### [Prompt]
Only lines with the string "custos" are wanted. Pull them out of the data.

*** Given entries

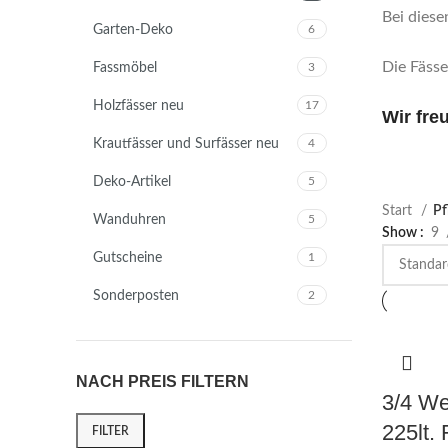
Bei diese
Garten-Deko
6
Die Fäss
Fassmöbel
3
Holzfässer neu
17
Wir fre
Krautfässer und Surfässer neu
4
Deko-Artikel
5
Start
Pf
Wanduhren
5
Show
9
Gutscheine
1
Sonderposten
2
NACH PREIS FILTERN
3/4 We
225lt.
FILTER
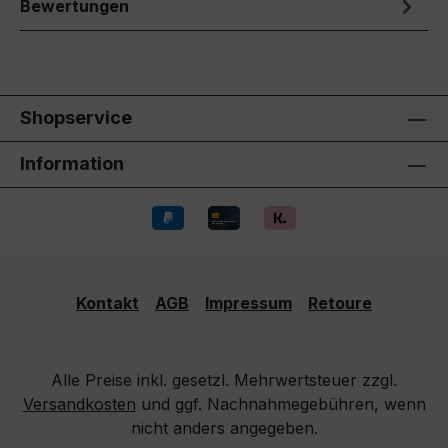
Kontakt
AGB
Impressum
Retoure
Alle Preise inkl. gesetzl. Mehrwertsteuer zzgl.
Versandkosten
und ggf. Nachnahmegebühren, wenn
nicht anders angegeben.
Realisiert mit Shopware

******
*** Given entries

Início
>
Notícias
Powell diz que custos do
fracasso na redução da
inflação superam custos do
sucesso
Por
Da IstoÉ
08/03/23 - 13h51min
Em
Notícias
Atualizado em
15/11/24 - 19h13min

******

### [Answer space]
Powell diz que custos do
inflação superam custos do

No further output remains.